Perhaps the main novelty of this study is the use of total-Lagrangian system dynamics numerical methods for cardiac electro-mechanics, but this requires further validation (more on this below). It would be interesting to quantitatively compare over multiple heart cycles the accuracy of this technique against that of the more traditional implicit finite element methods.
The validation studies presented here are inadequate. A deformation study involving simple shear is presented. Analytical homogenous data are compared against numerical (finite element) non-homogeneous model predictions (Fig 1a shows non-homogeneous deformation). Thus two different types of deformation are being compared. Also of concern is: “yet the errors increase when the deformation becomes large” (parag. below Eq.14) – this requires further investigation (e.g. did errors reduce with smaller step size?). Furthermore, this test is based on just one mode of deformation, which involves just 2 of the 6 independent components of the strain tensor. A full validation should include multiple modes of deformation involving the shear and normal components of strain. Perhaps a more appropriate and comprehensive closed-form solution is that of the pressure inflation, axial extension and torsion of a homogeneous, isotropic cylinder (eg. Rivlin 1950, Phil. Trans. A242: 173–195).
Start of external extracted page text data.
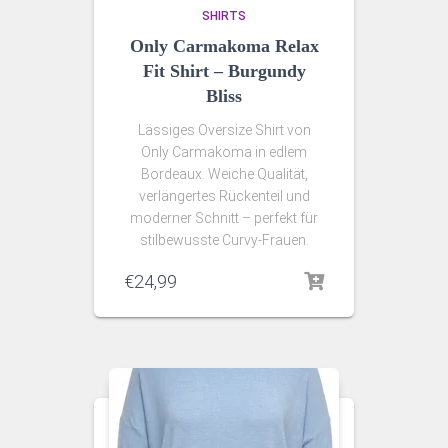
SHIRTS
Only Carmakoma Relax
Fit Shirt – Burgundy
Bliss
Lässiges Oversize Shirt von
Only Carmakoma in edlem
Bordeaux. Weiche Qualität,
verlängertes Rückenteil und
moderner Schnitt – perfekt für
stilbewusste Curvy‑Frauen.
€
24,99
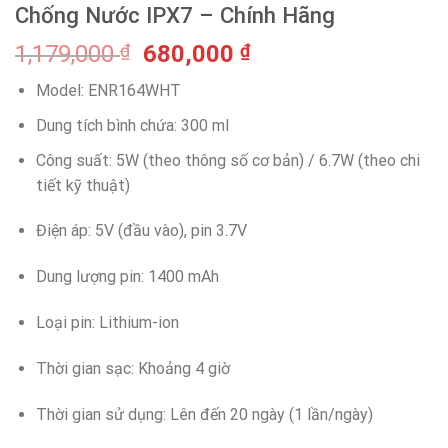
Chống Nước IPX7 – Chính Hãng
1,179,000
₫
680,000
₫
Model: ENR164WHT
Dung tích bình chứa: 300 ml
Công suất: 5W (theo thông số cơ bản) / 6.7W (theo chi
tiết kỹ thuật)
Điện áp: 5V (đầu vào), pin 3.7V
Dung lượng pin: 1400 mAh
Loại pin: Lithium-ion
Thời gian sạc: Khoảng 4 giờ
Thời gian sử dụng: Lên đến 20 ngày (1 lần/ngày)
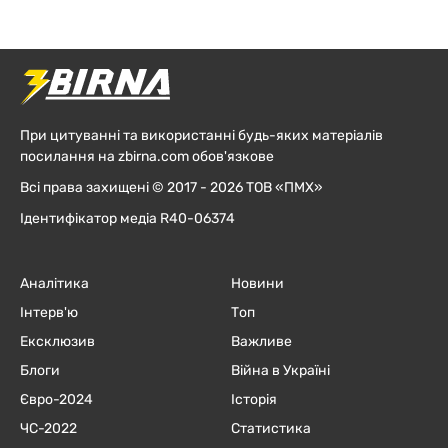
При цитуванні та використанні будь-яких матеріалів
посилання на zbirna.com обов'язкове
Всі права захищені © 2017 - 2026 ТОВ «ПМХ»
Ідентифікатор медіа R40-06374
Аналітика
Новини
Інтерв'ю
Топ
Ексклюзив
Важливе
Блоги
Війна в Україні
Євро-2024
Історія
ЧC-2022
Статистика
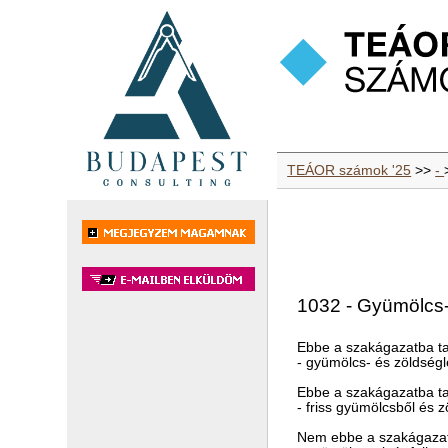
TEÁOR számok '25
>>
-
1032 - Gyümölcs-,
Ebbe a szakágazatba ta
- gyümölcs- és zöldségl
Ebbe a szakágazatba ta
- friss gyümölcsből és 
Nem ebbe a szakágazat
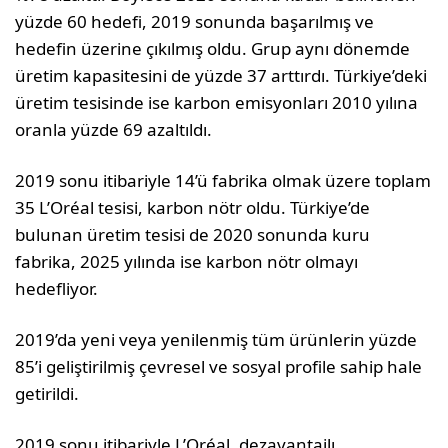
yüzde 60 hedefi, 2019 sonunda başarılmış ve
hedefin üzerine çıkılmış oldu. Grup aynı dönemde
üretim kapasitesini de yüzde 37 arttırdı. Türkiye’deki
üretim tesisinde ise karbon emisyonları 2010 yılına
oranla yüzde 69 azaltıldı.
2019 sonu itibariyle 14’ü fabrika olmak üzere toplam
35 L’Oréal tesisi, karbon nötr oldu. Türkiye’de
bulunan üretim tesisi de 2020 sonunda kuru
fabrika, 2025 yılında ise karbon nötr olmayı
hedefliyor.
2019’da yeni veya yenilenmiş tüm ürünlerin yüzde
85’i geliştirilmiş çevresel ve sosyal profile sahip hale
getirildi.
2019 sonu itibariyle L’Oréal, dezavantajlı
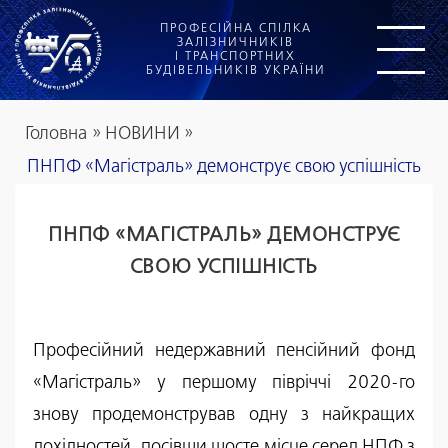
ПРОФЕСІЙНА СПІЛКА
ЗАЛІЗНИЧНИКІВ
І ТРАНСПОРТНИХ
БУДІВЕЛЬНИКІВ УКРАЇНИ
Головна
»
НОВИНИ
»
ПНПФ «Магістраль» демонструє свою успішність
ПНПФ «МАГІСТРАЛЬ» ДЕМОНСТРУЄ
СВОЮ УСПІШНІСТЬ
Професійний недержавний пенсійний фонд
«Магістраль» у першому півріччі 2020-го
знову продемонстрував одну з найкращих
дохідностей, посівши шосте місце серед НПФ з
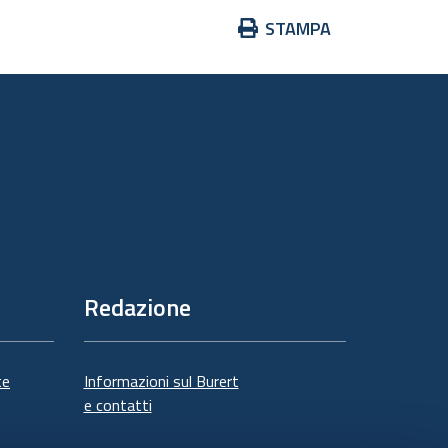
Azioni
STAMPA
sul
documento
Redazione
te
Informazioni sul Burert
e contatti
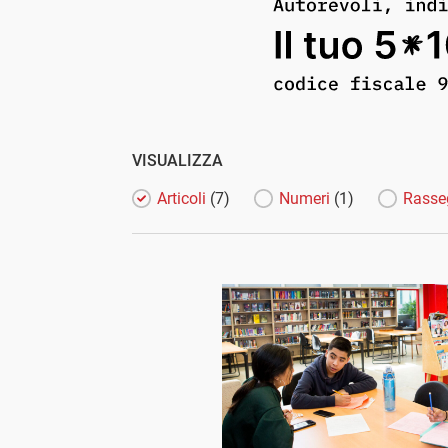
VISUALIZZA
Articoli
(7)
Numeri
(1)
Rasse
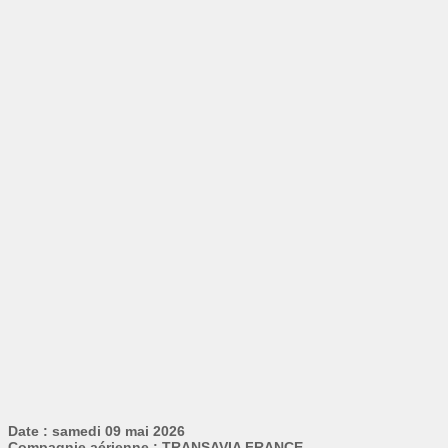
Date : samedi 09 mai 2026
Compagnie aérienne : TRANSAVIA FRANCE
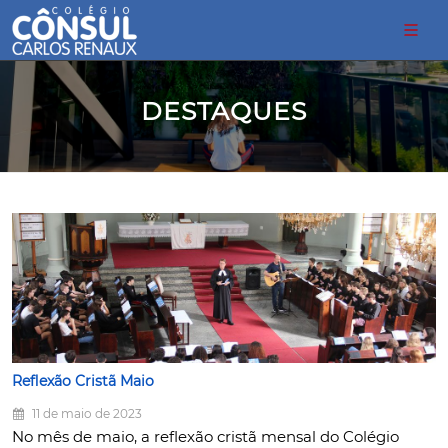
DESTAQUES
Reflexão Cristã Maio
11 de maio de 2023
No mês de maio, a reflexão cristã mensal do Colégio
Finally, another major shortcoming of this manuscript is the distinct lack of quantitative validation against experimental/clinical measures of ventricular wall motion. Just one set of medical images are presented and the comparison against model predictions is limited to a few qualitative statements (see parag. below Fig 4). Such gross observations have been previously reproduced using axi-symmetric truncated ellipsoids (e.g. the Dutch groups of Arts, Bovendeerd, et al.). The use of a geometrically detailed biventricular model should be justified and validated using regional measures of wall motion (e.g. from tagged MRI).
Specific minor comments:
- In several places, “In consequence” should be changed to -> “As a consequence”.
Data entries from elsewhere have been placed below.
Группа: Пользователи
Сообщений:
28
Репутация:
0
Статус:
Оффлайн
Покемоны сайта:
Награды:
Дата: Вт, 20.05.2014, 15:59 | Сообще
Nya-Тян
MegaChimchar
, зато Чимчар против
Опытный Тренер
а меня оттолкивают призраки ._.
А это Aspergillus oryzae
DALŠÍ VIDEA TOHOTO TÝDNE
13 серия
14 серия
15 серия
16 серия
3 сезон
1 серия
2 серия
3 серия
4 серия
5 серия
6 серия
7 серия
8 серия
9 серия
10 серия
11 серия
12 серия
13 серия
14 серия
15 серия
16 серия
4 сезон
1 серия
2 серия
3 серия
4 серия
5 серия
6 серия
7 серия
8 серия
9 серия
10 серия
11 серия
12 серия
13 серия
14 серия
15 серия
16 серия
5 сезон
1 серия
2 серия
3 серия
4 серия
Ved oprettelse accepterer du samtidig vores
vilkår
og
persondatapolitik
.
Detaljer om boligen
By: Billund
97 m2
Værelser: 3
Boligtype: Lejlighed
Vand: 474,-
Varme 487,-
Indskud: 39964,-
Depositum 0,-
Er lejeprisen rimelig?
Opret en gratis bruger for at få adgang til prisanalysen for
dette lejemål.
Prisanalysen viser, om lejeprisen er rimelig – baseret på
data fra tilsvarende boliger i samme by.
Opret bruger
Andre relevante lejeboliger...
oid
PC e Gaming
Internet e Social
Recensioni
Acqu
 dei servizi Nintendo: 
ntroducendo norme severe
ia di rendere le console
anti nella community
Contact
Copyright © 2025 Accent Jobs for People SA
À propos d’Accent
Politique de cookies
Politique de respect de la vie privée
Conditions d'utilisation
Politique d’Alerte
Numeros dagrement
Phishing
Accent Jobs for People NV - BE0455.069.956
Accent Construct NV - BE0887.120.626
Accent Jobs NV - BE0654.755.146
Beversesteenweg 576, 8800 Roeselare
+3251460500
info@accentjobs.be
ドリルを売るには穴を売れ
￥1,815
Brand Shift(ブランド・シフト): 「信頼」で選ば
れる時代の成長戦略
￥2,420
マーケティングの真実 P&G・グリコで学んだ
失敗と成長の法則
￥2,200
- Page 2, Intro, line 3: “At the macroscopic”
- Page 2, Intro, line 10: “apart from” -> “as well as”
- Page 2, bottom: last line “Furthermore, …” needs rewording.
- Page 3, bottom: last line “The f-n-s, …” needs rewording.
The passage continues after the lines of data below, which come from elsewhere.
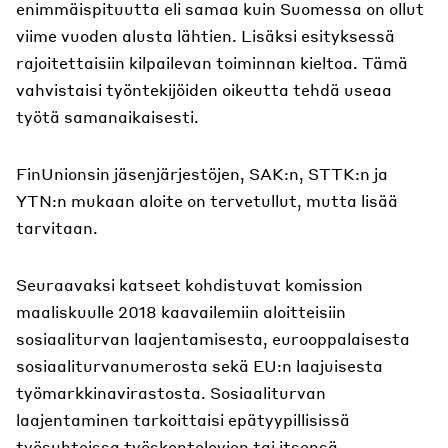
enimmäispituutta eli samaa kuin Suomessa on ollut
viime vuoden alusta lähtien. Lisäksi esityksessä
rajoitettaisiin kilpailevan toiminnan kieltoa. Tämä
vahvistaisi työntekijöiden oikeutta tehdä useaa
työtä samanaikaisesti.
FinUnionsin jäsenjärjestöjen, SAK:n, STTK:n ja
YTN:n mukaan aloite on tervetullut, mutta lisää
tarvitaan.
Seuraavaksi katseet kohdistuvat komission
maaliskuulle 2018 kaavailemiin aloitteisiin
sosiaaliturvan laajentamisesta, eurooppalaisesta
sosiaaliturvanumerosta sekä EU:n laajuisesta
työmarkkinavirastosta. Sosiaaliturvan
laajentaminen tarkoittaisi epätyypillisissä
työsuhteissa työskentelevien tai itsensä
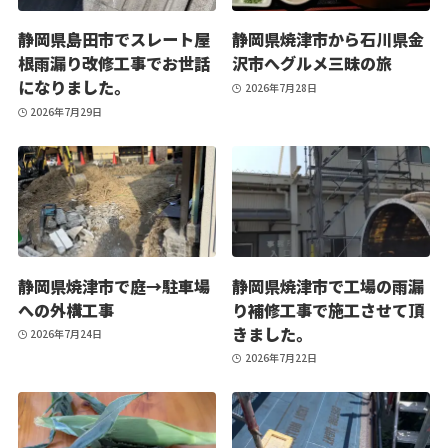
静岡県島田市でスレート屋
静岡県焼津市から石川県金
根雨漏り改修工事でお世話
沢市へグルメ三昧の旅
になりました。
2026年7月28日
2026年7月29日
静岡県焼津市で庭→駐車場
静岡県焼津市で工場の雨漏
への外構工事
り補修工事で施工させて頂
きました。
2026年7月24日
2026年7月22日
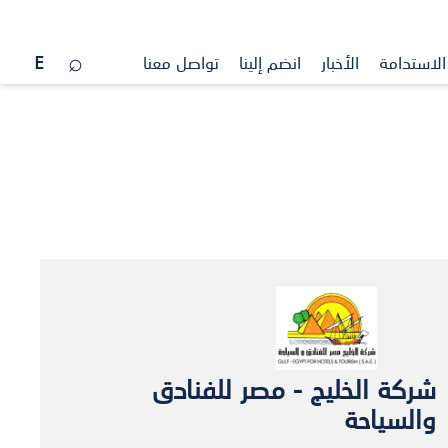
الاستدامة
الأخبار
انضم إلينا
تواصل معنا
شركة الخليج - مصر للفنادق
والسياحة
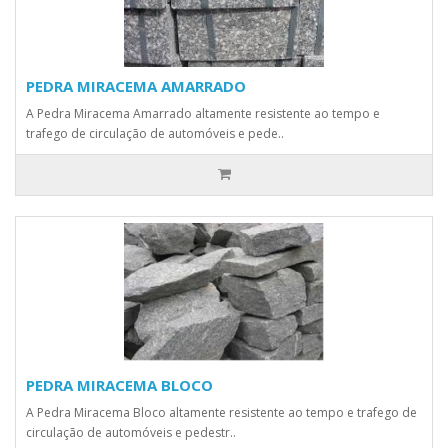
PEDRA MIRACEMA AMARRADO
A Pedra Miracema Amarrado altamente resistente ao tempo e
trafego de circulação de automóveis e pede..
PEDRA MIRACEMA BLOCO
A Pedra Miracema Bloco altamente resistente ao tempo e trafego de
circulação de automóveis e pedestr..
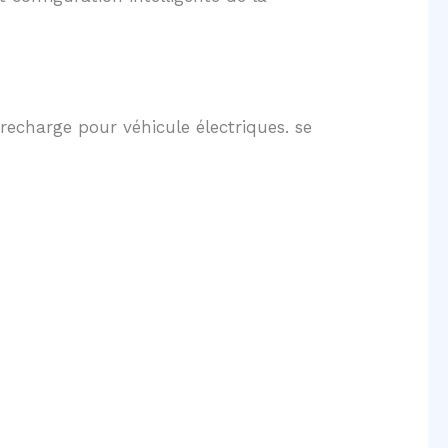
recharge pour véhicule électriques. se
- Page 4, “Elasticity Tensor”, line 3: “stain” -> “strain”
- Page 5, eq (8): there are other nearly incompressible formulations. Cite a ref, and explain why this one was selected.
- Page 5, Sec 2.3: it is unclear why you would want to “impose transmural shear resistance…”. This sentence is very unclear. Note that another (simpler?) way to approximate the effects would be to add an external traction constraint on the epicardium. Discuss pros/cons of this.
- Page 9, line 1: “20 frames” of “5 frames” as pictured?
- Page 9, bottom parag: the first 5-6 lines describes methods (and should thus be moved to Methods section) and takes material constants from a pig study. But at the bottom, there is a suggestion that these parameters are too stiff (“stroke volume is very small”). Thus, it would perhaps be better to use parameters for canine myocardium (e.g. from Usyk et al. Journal of Elasticity 61: 143–164, 2000).
- Page 10, bottom: “only the blood filling phase is included”: this point is confusing and probably needs rewording. Suggests that the authors only studied diastole (however results for systole were also presented).